**RECORDS FOR THIS TASK:**

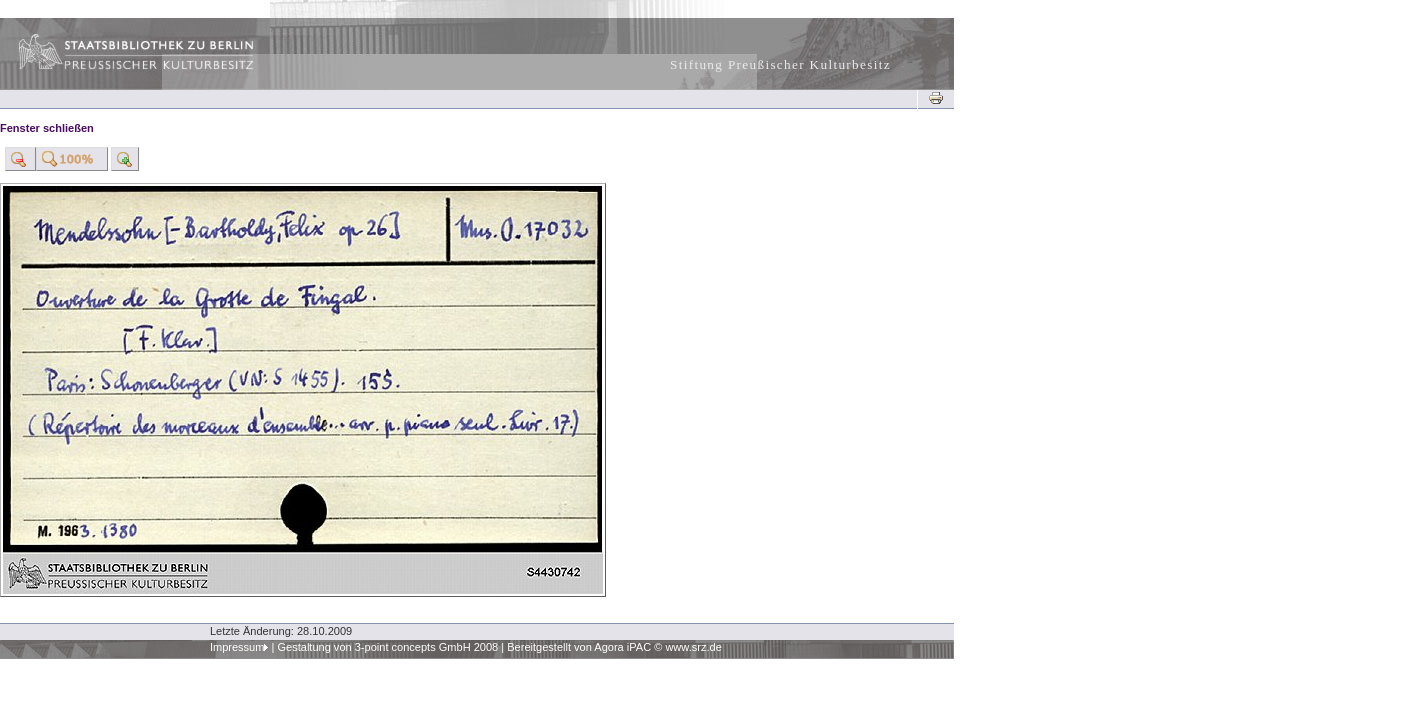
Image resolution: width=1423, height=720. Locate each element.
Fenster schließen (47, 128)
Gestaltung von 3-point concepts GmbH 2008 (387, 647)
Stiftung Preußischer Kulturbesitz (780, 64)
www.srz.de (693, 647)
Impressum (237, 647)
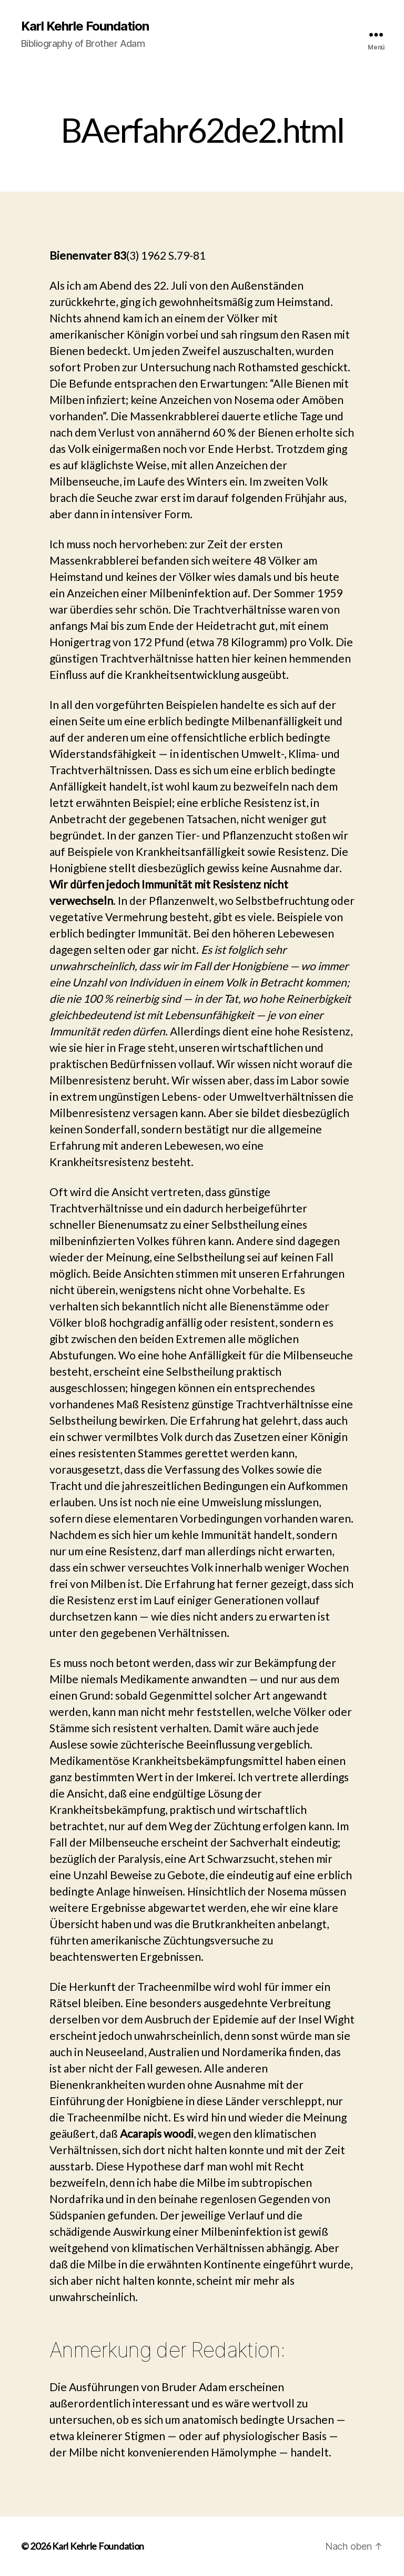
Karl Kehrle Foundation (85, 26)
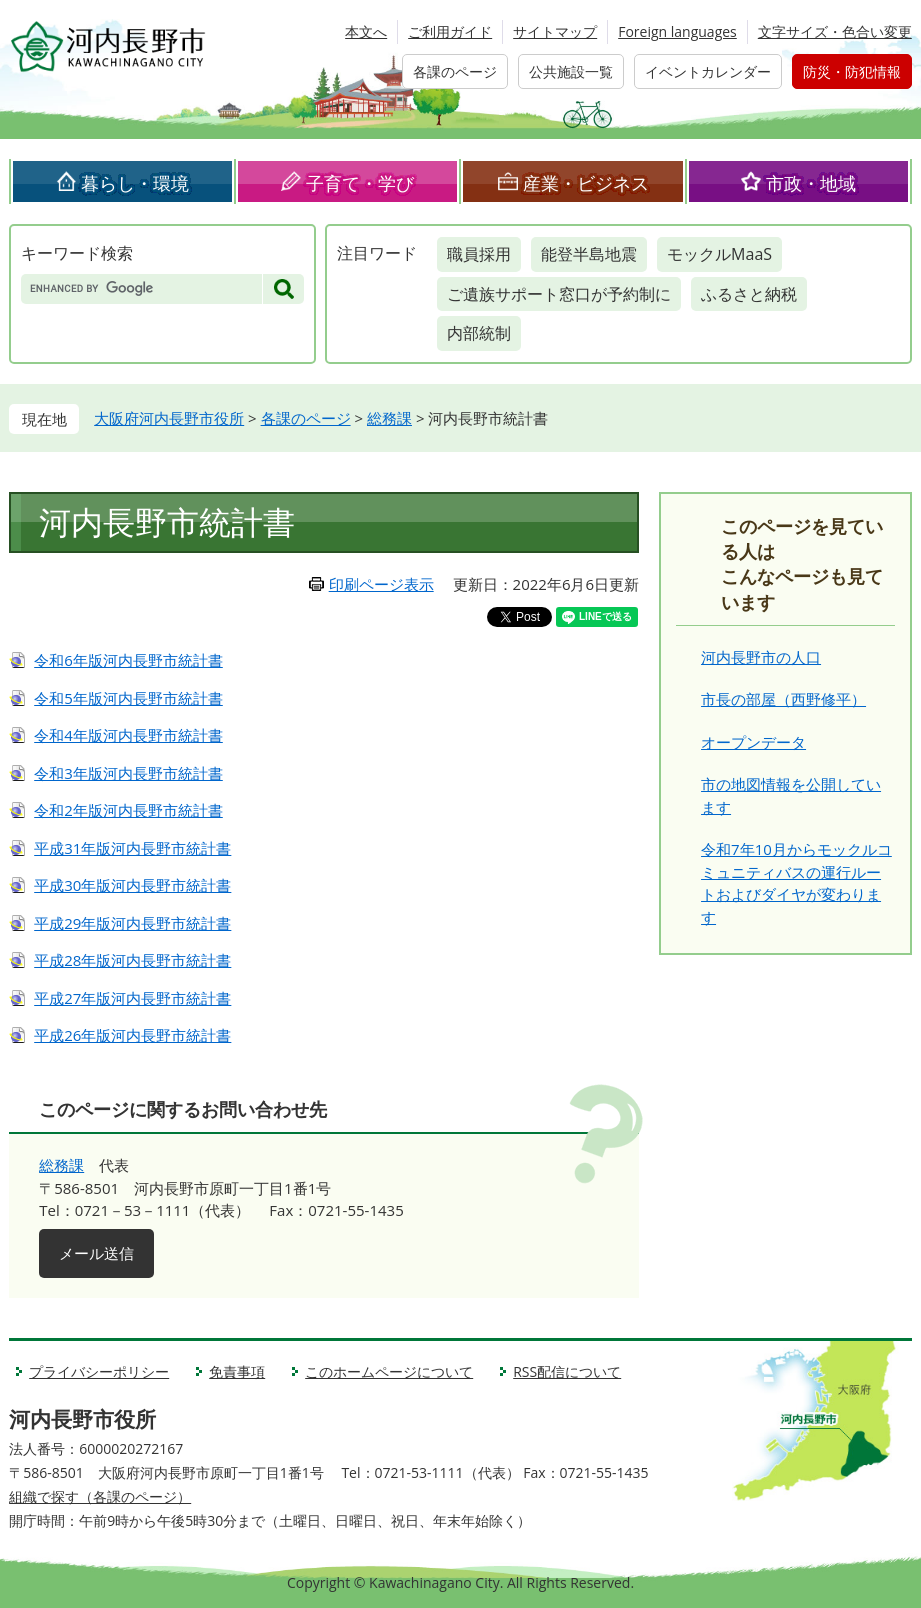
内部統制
==
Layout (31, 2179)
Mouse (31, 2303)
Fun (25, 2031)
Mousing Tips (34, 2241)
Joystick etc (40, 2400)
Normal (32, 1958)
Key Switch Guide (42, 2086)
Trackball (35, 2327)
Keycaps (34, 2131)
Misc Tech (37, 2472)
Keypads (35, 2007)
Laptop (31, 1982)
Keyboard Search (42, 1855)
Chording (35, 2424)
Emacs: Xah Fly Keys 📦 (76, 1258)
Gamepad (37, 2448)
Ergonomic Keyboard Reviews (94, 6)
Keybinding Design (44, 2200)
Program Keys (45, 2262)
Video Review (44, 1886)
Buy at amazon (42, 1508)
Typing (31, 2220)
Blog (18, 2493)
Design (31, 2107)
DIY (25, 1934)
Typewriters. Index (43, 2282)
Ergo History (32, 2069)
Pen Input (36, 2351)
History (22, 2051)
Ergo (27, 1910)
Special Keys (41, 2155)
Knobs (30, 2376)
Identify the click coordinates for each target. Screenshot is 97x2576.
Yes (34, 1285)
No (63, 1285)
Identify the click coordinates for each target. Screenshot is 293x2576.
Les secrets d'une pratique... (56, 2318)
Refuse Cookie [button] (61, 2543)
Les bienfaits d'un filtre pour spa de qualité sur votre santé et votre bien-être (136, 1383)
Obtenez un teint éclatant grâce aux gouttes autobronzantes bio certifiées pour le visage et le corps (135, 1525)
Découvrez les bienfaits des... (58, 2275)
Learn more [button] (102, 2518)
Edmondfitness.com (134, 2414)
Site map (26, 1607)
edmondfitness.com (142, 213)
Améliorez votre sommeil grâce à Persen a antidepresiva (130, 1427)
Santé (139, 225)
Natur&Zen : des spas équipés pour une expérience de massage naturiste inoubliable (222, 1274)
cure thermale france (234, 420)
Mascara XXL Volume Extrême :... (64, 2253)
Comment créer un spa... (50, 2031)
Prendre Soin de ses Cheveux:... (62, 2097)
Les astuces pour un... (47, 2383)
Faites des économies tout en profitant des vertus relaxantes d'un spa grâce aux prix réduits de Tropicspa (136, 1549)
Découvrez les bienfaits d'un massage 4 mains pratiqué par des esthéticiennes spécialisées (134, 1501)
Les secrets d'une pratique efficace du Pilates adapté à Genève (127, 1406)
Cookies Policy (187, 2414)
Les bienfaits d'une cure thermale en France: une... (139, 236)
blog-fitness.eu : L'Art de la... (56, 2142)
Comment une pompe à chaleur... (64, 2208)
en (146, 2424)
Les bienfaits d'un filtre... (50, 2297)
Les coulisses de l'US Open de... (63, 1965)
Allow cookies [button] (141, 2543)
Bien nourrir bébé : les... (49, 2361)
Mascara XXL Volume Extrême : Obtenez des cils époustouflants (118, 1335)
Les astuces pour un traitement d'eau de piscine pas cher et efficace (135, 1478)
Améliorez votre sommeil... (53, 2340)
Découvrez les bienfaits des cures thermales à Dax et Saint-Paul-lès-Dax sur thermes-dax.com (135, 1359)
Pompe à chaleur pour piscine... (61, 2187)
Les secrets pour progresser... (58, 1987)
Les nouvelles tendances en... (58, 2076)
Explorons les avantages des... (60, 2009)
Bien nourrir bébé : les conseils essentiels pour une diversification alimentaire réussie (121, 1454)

**TASK BRIEF:** Search the listing for the word "Extrême". Copy every line in which it occurs.

**OUTPUT FOR THIS EXERCISE:**
Mascara XXL Volume Extrême :... (64, 2253)
Mascara XXL Volume Extrême : Obtenez des cils époustouflants (118, 1335)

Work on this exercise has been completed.